**Problem to solve**:
Repeat the following data exactly, omitting pictures.

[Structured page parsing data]
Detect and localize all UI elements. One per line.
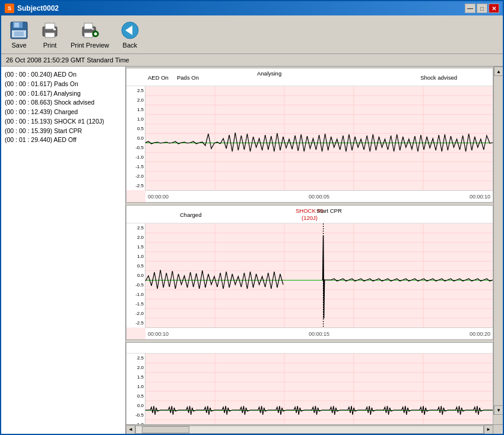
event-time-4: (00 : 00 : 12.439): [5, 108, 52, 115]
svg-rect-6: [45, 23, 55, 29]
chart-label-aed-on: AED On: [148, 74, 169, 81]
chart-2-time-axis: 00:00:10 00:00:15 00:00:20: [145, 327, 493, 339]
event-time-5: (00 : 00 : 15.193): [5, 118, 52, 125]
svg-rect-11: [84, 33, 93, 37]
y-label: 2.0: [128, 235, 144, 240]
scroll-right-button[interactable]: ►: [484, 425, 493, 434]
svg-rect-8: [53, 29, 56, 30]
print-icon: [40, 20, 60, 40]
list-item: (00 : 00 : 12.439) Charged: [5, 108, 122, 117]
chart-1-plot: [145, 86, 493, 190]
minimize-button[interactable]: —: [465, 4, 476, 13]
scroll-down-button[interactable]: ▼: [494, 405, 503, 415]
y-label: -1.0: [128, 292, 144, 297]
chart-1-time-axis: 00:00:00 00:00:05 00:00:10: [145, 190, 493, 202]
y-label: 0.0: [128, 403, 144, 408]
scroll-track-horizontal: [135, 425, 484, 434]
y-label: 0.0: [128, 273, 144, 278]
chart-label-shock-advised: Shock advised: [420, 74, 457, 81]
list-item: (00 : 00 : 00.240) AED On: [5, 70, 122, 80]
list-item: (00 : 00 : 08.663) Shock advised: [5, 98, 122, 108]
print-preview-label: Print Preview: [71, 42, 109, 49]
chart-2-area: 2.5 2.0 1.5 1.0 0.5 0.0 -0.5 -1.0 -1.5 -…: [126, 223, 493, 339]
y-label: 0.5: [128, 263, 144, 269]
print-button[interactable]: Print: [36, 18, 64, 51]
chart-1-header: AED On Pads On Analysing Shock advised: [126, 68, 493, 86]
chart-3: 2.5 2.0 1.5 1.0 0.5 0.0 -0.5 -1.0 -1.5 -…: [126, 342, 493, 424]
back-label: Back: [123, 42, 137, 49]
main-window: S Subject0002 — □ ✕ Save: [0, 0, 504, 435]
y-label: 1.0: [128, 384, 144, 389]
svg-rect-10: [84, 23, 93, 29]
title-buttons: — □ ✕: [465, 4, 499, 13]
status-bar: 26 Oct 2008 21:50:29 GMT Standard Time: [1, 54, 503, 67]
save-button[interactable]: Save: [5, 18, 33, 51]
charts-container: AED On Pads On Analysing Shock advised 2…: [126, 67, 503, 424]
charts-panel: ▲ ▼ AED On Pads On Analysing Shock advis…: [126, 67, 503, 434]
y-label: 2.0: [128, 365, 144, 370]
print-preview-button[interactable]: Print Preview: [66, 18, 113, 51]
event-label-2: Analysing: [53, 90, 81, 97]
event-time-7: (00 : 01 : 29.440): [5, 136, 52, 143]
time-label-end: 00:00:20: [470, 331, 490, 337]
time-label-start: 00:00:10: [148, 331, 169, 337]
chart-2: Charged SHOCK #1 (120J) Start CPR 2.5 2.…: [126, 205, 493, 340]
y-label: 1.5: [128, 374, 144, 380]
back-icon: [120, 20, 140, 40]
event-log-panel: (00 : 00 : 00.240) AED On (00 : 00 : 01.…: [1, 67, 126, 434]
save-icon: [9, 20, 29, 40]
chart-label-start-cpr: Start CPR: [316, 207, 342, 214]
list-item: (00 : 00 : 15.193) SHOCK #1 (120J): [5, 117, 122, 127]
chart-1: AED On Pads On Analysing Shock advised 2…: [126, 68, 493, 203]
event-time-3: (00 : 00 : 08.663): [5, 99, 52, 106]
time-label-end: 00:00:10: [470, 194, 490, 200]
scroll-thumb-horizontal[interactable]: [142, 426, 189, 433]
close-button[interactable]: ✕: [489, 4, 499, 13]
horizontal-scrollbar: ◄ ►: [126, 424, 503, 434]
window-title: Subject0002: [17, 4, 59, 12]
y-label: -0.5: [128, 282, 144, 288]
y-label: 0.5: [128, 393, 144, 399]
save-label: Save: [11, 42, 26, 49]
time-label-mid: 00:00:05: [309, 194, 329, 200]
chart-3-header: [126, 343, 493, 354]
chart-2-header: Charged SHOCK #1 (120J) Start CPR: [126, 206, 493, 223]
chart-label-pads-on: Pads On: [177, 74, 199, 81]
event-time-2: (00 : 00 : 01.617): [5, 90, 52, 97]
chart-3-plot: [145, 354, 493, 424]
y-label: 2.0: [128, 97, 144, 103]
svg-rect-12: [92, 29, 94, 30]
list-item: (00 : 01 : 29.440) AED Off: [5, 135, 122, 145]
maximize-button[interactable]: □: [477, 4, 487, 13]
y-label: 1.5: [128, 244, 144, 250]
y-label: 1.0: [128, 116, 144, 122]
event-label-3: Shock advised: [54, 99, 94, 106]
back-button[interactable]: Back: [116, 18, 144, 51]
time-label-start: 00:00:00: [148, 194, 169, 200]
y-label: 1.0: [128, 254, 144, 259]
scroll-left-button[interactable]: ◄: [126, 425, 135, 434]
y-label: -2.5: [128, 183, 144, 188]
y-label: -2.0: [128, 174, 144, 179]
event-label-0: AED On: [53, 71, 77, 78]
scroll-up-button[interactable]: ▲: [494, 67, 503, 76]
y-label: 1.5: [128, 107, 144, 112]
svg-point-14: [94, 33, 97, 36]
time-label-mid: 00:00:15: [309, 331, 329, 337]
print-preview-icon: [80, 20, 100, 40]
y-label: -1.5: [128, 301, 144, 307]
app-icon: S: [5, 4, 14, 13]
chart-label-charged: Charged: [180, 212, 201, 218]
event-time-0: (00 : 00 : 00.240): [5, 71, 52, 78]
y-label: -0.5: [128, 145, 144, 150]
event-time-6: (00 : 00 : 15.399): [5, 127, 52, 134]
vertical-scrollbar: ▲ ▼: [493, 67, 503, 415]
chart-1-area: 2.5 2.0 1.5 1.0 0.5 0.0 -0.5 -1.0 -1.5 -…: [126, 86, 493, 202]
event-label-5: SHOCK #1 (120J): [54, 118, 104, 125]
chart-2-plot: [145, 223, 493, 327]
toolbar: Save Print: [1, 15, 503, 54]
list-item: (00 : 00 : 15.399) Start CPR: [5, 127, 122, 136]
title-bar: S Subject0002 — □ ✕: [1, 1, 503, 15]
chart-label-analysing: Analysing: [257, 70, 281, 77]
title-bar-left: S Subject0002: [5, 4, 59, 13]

**Task output**:
Detect and localize all UI elements. One per line.
event-time-4: (00 : 00 : 12.439): [5, 108, 52, 115]
svg-rect-6: [45, 23, 55, 29]
chart-label-aed-on: AED On: [148, 74, 169, 81]
chart-2-time-axis: 00:00:10 00:00:15 00:00:20: [145, 327, 493, 339]
event-time-5: (00 : 00 : 15.193): [5, 118, 52, 125]
svg-rect-11: [84, 33, 93, 37]
y-label: 2.0: [128, 235, 144, 240]
scroll-right-button[interactable]: ►: [484, 425, 493, 434]
svg-rect-8: [53, 29, 56, 30]
print-icon: [40, 20, 60, 40]
list-item: (00 : 00 : 12.439) Charged: [5, 108, 122, 117]
chart-1-plot: [145, 86, 493, 190]
minimize-button[interactable]: —: [465, 4, 476, 13]
scroll-down-button[interactable]: ▼: [494, 405, 503, 415]
y-label: -1.0: [128, 292, 144, 297]
chart-1-time-axis: 00:00:00 00:00:05 00:00:10: [145, 190, 493, 202]
y-label: 0.0: [128, 403, 144, 408]
scroll-track-horizontal: [135, 425, 484, 434]
y-label: 0.0: [128, 273, 144, 278]
chart-label-shock-advised: Shock advised: [420, 74, 457, 81]
list-item: (00 : 00 : 00.240) AED On: [5, 70, 122, 80]
list-item: (00 : 00 : 08.663) Shock advised: [5, 98, 122, 108]
print-preview-label: Print Preview: [71, 42, 109, 49]
chart-2-area: 2.5 2.0 1.5 1.0 0.5 0.0 -0.5 -1.0 -1.5 -…: [126, 223, 493, 339]
y-label: 0.5: [128, 263, 144, 269]
print-button[interactable]: Print: [36, 18, 64, 51]
chart-1-header: AED On Pads On Analysing Shock advised: [126, 68, 493, 86]
chart-3: 2.5 2.0 1.5 1.0 0.5 0.0 -0.5 -1.0 -1.5 -…: [126, 342, 493, 424]
back-label: Back: [123, 42, 137, 49]
main-window: S Subject0002 — □ ✕ Save: [0, 0, 504, 435]
y-label: 1.0: [128, 384, 144, 389]
svg-rect-10: [84, 23, 93, 29]
title-buttons: — □ ✕: [465, 4, 499, 13]
status-bar: 26 Oct 2008 21:50:29 GMT Standard Time: [1, 54, 503, 67]
save-button[interactable]: Save: [5, 18, 33, 51]
charts-container: AED On Pads On Analysing Shock advised 2…: [126, 67, 503, 424]
charts-panel: ▲ ▼ AED On Pads On Analysing Shock advis…: [126, 67, 503, 434]
y-label: 2.0: [128, 365, 144, 370]
print-preview-button[interactable]: Print Preview: [66, 18, 113, 51]
event-label-2: Analysing: [53, 90, 81, 97]
event-time-7: (00 : 01 : 29.440): [5, 136, 52, 143]
time-label-end: 00:00:20: [470, 331, 490, 337]
time-label-start: 00:00:10: [148, 331, 169, 337]
chart-2: Charged SHOCK #1 (120J) Start CPR 2.5 2.…: [126, 205, 493, 340]
y-label: 1.5: [128, 374, 144, 380]
back-icon: [120, 20, 140, 40]
event-log-panel: (00 : 00 : 00.240) AED On (00 : 00 : 01.…: [1, 67, 126, 434]
save-icon: [9, 20, 29, 40]
chart-label-start-cpr: Start CPR: [316, 207, 342, 214]
list-item: (00 : 00 : 15.193) SHOCK #1 (120J): [5, 117, 122, 127]
chart-1: AED On Pads On Analysing Shock advised 2…: [126, 68, 493, 203]
event-time-3: (00 : 00 : 08.663): [5, 99, 52, 106]
time-label-end: 00:00:10: [470, 194, 490, 200]
scroll-thumb-horizontal[interactable]: [142, 426, 189, 433]
close-button[interactable]: ✕: [489, 4, 499, 13]
horizontal-scrollbar: ◄ ►: [126, 424, 503, 434]
window-title: Subject0002: [17, 4, 59, 12]
y-label: -0.5: [128, 282, 144, 288]
y-label: 0.5: [128, 393, 144, 399]
save-label: Save: [11, 42, 26, 49]
time-label-mid: 00:00:05: [309, 194, 329, 200]
chart-3-header: [126, 343, 493, 354]
chart-2-header: Charged SHOCK #1 (120J) Start CPR: [126, 206, 493, 223]
chart-label-pads-on: Pads On: [177, 74, 199, 81]
event-time-2: (00 : 00 : 01.617): [5, 90, 52, 97]
chart-3-plot: [145, 354, 493, 424]
y-label: 2.0: [128, 97, 144, 103]
svg-rect-12: [92, 29, 94, 30]
list-item: (00 : 01 : 29.440) AED Off: [5, 135, 122, 145]
maximize-button[interactable]: □: [477, 4, 487, 13]
y-label: 1.5: [128, 244, 144, 250]
y-label: 1.0: [128, 116, 144, 122]
event-label-3: Shock advised: [54, 99, 94, 106]
back-button[interactable]: Back: [116, 18, 144, 51]
time-label-start: 00:00:00: [148, 194, 169, 200]
y-label: 1.0: [128, 254, 144, 259]
scroll-left-button[interactable]: ◄: [126, 425, 135, 434]
y-label: -2.5: [128, 183, 144, 188]
y-label: -2.0: [128, 174, 144, 179]
event-label-0: AED On: [53, 71, 77, 78]
scroll-up-button[interactable]: ▲: [494, 67, 503, 76]
y-label: 1.5: [128, 107, 144, 112]
svg-point-14: [94, 33, 97, 36]
time-label-mid: 00:00:15: [309, 331, 329, 337]
print-preview-icon: [80, 20, 100, 40]
y-label: -1.5: [128, 301, 144, 307]
app-icon: S: [5, 4, 14, 13]
chart-label-charged: Charged: [180, 212, 201, 218]
event-time-0: (00 : 00 : 00.240): [5, 71, 52, 78]
y-label: -0.5: [128, 145, 144, 150]
event-time-6: (00 : 00 : 15.399): [5, 127, 52, 134]
vertical-scrollbar: ▲ ▼: [493, 67, 503, 415]
chart-1-area: 2.5 2.0 1.5 1.0 0.5 0.0 -0.5 -1.0 -1.5 -…: [126, 86, 493, 202]
event-label-5: SHOCK #1 (120J): [54, 118, 104, 125]
chart-2-plot: [145, 223, 493, 327]
toolbar: Save Print: [1, 15, 503, 54]
list-item: (00 : 00 : 15.399) Start CPR: [5, 127, 122, 136]
title-bar: S Subject0002 — □ ✕: [1, 1, 503, 15]
chart-label-analysing: Analysing: [257, 70, 281, 77]
title-bar-left: S Subject0002: [5, 4, 59, 13]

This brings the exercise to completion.